■ Exercise instructions:
Line by line, repeat the data below exactly, beginning at the first line and ending at the line with "Class Teacher Board Reports (203, 1702)". Omit pictures.

Stored records
● ● ●

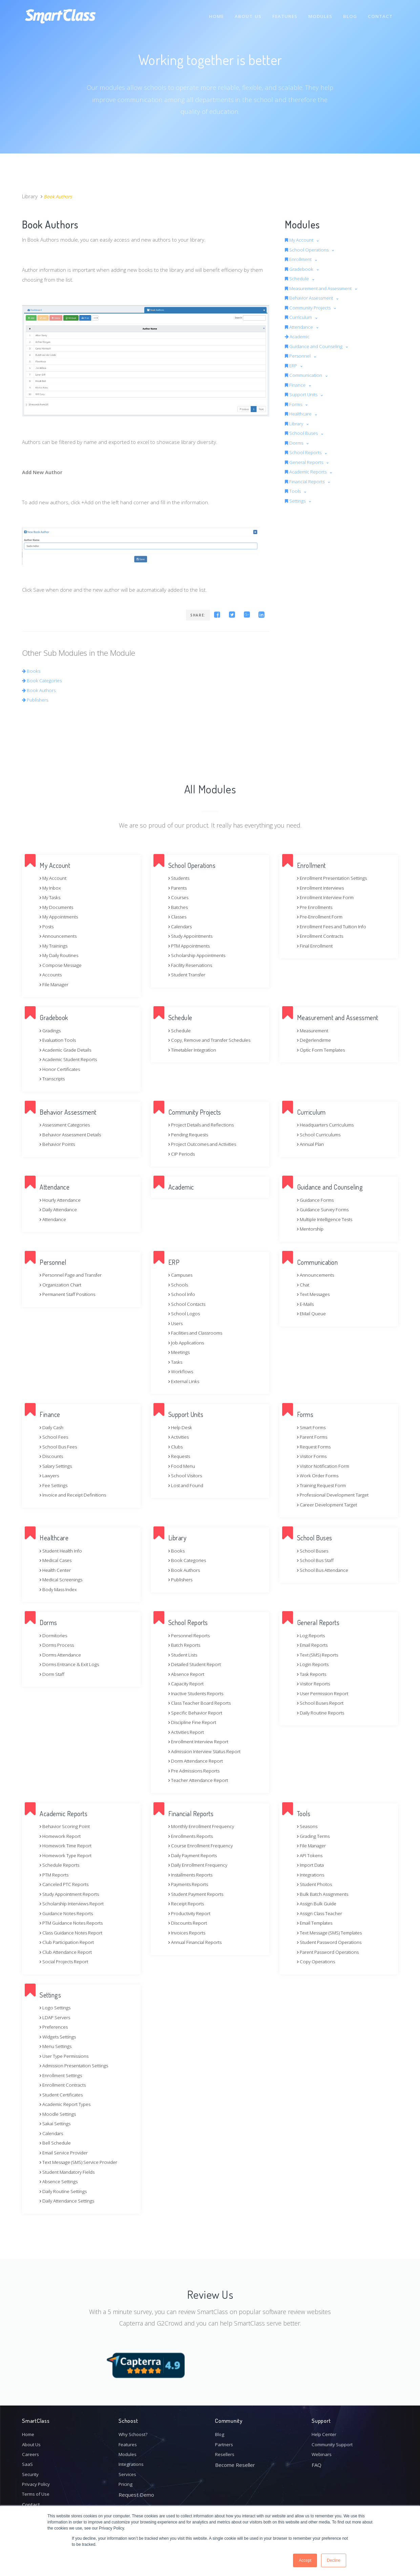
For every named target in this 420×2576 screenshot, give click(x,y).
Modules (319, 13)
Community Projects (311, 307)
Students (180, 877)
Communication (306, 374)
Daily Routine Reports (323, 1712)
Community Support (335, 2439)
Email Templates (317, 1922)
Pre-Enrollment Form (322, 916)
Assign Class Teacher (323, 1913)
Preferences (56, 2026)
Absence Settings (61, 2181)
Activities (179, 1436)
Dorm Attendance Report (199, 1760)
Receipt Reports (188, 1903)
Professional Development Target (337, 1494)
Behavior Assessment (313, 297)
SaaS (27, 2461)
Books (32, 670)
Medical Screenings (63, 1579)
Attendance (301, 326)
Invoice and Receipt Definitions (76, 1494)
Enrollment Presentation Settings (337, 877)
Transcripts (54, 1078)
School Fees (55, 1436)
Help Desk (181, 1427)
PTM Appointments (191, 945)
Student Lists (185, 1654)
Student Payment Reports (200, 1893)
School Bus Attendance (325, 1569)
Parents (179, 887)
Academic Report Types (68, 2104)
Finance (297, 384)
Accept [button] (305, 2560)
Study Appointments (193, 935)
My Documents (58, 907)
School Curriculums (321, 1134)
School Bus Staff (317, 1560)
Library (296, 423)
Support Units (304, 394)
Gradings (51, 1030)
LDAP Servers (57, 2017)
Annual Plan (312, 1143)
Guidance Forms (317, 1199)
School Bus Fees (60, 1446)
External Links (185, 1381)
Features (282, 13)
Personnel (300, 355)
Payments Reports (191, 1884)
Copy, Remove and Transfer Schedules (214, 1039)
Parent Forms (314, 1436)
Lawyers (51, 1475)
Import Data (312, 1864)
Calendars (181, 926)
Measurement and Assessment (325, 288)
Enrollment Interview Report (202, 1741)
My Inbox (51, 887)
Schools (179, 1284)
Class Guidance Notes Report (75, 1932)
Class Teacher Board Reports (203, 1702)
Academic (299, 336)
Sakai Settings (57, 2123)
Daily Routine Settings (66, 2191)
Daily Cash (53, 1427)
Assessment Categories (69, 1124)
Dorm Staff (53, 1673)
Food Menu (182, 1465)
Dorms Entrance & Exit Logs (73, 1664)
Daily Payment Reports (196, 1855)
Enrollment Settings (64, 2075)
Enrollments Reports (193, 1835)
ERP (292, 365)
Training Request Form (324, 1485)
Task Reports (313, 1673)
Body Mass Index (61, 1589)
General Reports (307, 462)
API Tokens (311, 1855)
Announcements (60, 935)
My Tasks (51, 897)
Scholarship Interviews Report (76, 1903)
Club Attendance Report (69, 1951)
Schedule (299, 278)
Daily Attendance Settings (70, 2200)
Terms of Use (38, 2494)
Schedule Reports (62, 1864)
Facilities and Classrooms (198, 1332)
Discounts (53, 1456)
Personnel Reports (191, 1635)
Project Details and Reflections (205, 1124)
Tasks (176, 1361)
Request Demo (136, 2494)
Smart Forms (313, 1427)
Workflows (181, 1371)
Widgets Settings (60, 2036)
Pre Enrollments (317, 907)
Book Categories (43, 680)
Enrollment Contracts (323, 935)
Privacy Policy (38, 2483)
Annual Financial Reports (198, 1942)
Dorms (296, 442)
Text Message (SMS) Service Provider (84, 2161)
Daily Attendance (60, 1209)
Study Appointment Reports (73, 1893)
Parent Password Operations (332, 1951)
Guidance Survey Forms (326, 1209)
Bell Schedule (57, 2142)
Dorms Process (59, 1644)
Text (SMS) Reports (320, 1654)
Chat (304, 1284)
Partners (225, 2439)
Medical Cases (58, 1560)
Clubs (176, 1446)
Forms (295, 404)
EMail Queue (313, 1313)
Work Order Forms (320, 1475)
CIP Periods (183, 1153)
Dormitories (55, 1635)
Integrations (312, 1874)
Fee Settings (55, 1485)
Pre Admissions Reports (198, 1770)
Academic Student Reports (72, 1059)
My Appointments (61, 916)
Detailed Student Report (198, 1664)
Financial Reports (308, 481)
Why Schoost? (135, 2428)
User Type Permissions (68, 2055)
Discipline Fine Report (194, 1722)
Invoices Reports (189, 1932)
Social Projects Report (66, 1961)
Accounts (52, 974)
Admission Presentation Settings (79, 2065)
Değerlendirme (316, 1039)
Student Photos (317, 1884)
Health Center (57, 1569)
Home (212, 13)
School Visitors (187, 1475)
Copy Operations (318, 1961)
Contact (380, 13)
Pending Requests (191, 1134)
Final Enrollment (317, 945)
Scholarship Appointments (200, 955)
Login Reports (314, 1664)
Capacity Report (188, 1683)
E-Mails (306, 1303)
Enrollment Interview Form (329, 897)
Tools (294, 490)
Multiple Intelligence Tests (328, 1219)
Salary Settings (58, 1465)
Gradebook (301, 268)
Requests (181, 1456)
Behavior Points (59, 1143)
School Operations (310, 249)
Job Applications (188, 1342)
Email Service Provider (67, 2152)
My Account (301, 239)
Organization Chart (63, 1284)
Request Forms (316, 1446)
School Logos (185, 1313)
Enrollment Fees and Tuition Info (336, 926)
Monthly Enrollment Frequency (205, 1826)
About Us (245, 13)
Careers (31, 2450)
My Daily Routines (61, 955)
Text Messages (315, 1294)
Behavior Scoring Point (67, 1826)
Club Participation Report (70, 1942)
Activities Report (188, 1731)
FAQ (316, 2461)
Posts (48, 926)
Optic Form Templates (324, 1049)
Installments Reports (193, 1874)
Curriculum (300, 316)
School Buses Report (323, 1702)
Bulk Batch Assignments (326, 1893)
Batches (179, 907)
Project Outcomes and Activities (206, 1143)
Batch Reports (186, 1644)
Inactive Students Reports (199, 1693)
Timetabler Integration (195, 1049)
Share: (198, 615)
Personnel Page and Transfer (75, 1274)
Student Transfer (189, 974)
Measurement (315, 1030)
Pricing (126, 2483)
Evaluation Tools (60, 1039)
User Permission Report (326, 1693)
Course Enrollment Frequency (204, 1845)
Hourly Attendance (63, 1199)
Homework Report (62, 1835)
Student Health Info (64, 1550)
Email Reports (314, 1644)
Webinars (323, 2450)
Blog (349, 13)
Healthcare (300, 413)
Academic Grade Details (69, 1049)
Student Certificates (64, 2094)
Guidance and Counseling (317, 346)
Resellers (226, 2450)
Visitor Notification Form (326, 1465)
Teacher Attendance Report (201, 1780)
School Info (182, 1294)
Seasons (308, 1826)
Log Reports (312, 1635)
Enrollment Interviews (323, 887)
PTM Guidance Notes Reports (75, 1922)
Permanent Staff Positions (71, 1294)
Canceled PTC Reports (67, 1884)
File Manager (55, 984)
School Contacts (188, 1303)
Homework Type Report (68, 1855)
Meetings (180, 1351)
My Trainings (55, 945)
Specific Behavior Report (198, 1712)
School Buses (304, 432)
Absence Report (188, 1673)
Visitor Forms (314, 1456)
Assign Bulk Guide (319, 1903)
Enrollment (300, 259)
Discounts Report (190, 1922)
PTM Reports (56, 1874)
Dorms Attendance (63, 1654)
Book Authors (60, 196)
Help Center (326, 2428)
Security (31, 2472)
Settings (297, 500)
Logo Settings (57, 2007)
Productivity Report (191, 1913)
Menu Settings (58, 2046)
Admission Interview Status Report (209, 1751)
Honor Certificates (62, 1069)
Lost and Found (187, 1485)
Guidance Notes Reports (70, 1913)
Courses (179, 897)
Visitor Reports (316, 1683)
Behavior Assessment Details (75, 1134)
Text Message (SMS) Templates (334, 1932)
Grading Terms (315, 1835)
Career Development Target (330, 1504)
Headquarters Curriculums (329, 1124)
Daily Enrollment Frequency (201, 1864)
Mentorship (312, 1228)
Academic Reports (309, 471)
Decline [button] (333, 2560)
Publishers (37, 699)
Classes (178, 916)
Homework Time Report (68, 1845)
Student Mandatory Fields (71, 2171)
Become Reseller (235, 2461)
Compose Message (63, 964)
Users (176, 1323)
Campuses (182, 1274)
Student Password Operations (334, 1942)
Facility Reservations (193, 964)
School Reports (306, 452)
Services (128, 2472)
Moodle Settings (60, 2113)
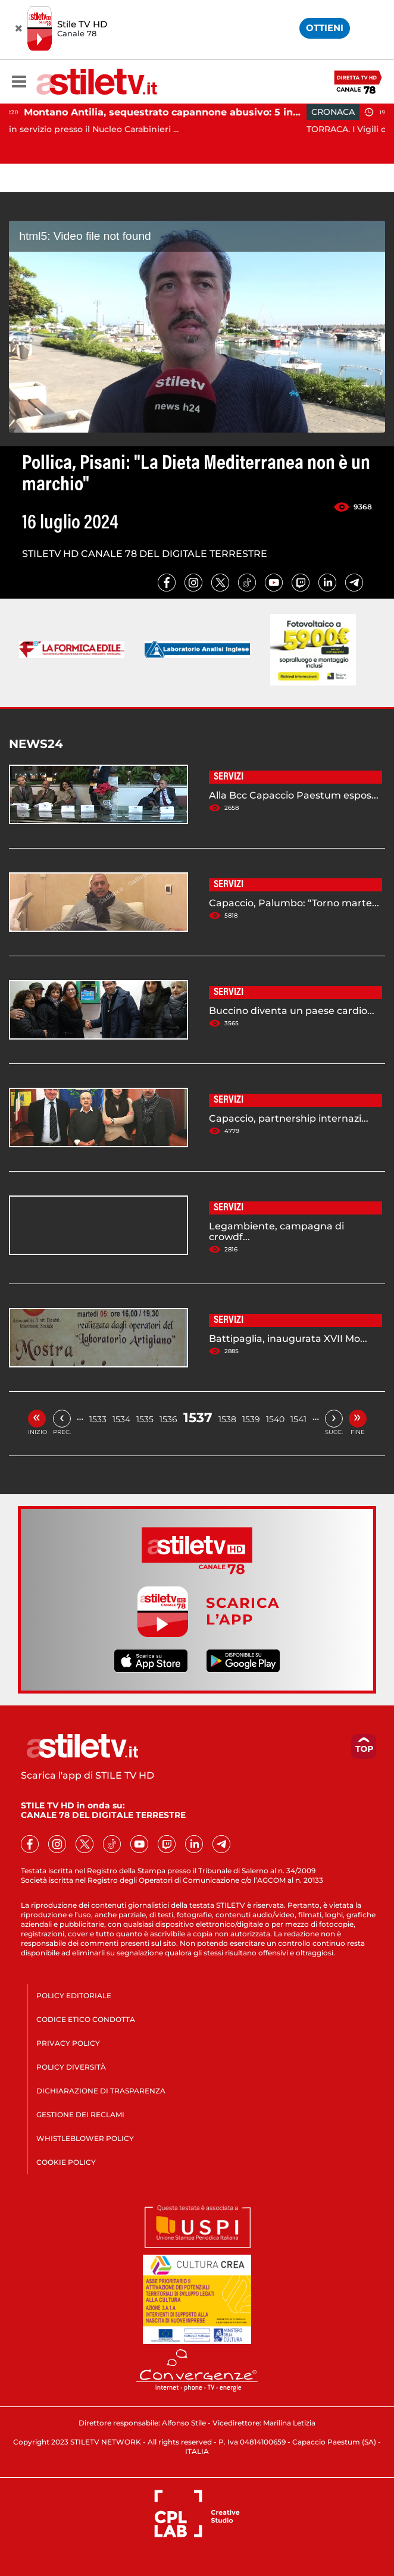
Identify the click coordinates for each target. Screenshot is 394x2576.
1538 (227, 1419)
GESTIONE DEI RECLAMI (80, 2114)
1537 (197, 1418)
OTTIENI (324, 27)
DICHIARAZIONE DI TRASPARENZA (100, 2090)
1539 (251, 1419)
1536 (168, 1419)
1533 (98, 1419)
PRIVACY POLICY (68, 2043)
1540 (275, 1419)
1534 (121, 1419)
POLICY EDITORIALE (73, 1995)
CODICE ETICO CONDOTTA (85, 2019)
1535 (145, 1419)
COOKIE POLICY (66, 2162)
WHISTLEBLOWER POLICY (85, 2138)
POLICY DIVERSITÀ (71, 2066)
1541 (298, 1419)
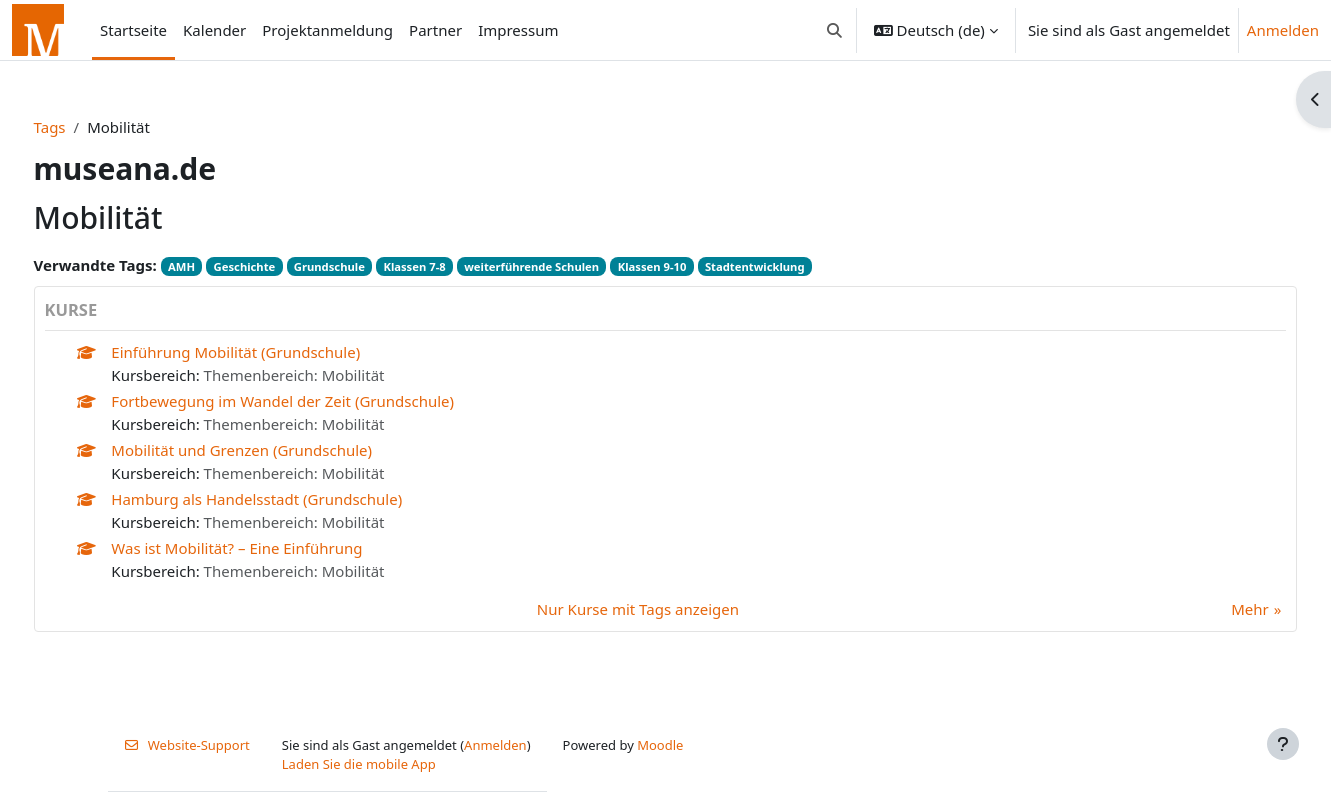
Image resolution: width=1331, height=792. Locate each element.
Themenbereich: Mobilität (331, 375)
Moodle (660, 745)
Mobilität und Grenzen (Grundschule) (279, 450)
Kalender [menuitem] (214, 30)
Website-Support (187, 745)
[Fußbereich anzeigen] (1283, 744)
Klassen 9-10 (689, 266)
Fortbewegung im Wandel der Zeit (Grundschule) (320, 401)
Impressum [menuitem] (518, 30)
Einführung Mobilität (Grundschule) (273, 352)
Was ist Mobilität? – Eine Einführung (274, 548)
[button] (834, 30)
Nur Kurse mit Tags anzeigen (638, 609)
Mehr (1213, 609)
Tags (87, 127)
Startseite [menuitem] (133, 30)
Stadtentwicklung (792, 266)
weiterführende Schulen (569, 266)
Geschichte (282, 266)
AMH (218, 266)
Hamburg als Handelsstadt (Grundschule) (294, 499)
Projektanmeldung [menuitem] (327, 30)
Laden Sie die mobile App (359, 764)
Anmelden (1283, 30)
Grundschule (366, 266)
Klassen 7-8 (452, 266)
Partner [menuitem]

● ● ●

■ Answer to this exercise:
For every named target in this 420×2576 screenshot, give click(x,y).
Modules (319, 13)
Community Projects (311, 307)
Students (180, 877)
Communication (306, 374)
Daily Routine Reports (323, 1712)
Community Support (335, 2439)
Email Templates (317, 1922)
Pre-Enrollment Form (322, 916)
Assign Class Teacher (323, 1913)
Preferences (56, 2026)
Absence Settings (61, 2181)
Activities (179, 1436)
Dorm Attendance Report (199, 1760)
Receipt Reports (188, 1903)
Professional Development Target (337, 1494)
Behavior Assessment (313, 297)
SaaS (27, 2461)
Books (32, 670)
Medical Screenings (63, 1579)
Attendance (301, 326)
Invoice and Receipt Definitions (76, 1494)
Enrollment Presentation Settings (337, 877)
Transcripts (54, 1078)
School Fees (55, 1436)
Help Desk (181, 1427)
PTM Appointments (191, 945)
Student Lists (185, 1654)
Student Payment Reports (200, 1893)
School Bus Attendance (325, 1569)
Parents (179, 887)
Academic Report Types (68, 2104)
Finance (297, 384)
Accept [button] (305, 2560)
Study Appointments (193, 935)
My Documents (58, 907)
School Curriculums (321, 1134)
School Bus Staff (317, 1560)
Library (296, 423)
Support Units (304, 394)
Gradings (51, 1030)
LDAP Servers (57, 2017)
Annual Plan (312, 1143)
Guidance Forms (317, 1199)
School Bus Fees (60, 1446)
External Links (185, 1381)
Features (282, 13)
Personnel (300, 355)
Payments Reports (191, 1884)
Copy, Remove and Transfer Schedules (214, 1039)
Parent Forms (314, 1436)
Lawyers (51, 1475)
Import Data (312, 1864)
Calendars (181, 926)
Measurement and Assessment (325, 288)
Enrollment Interview Report (202, 1741)
My Inbox (51, 887)
Schools (179, 1284)
Class Guidance Notes Report (75, 1932)
Class Teacher Board Reports (203, 1702)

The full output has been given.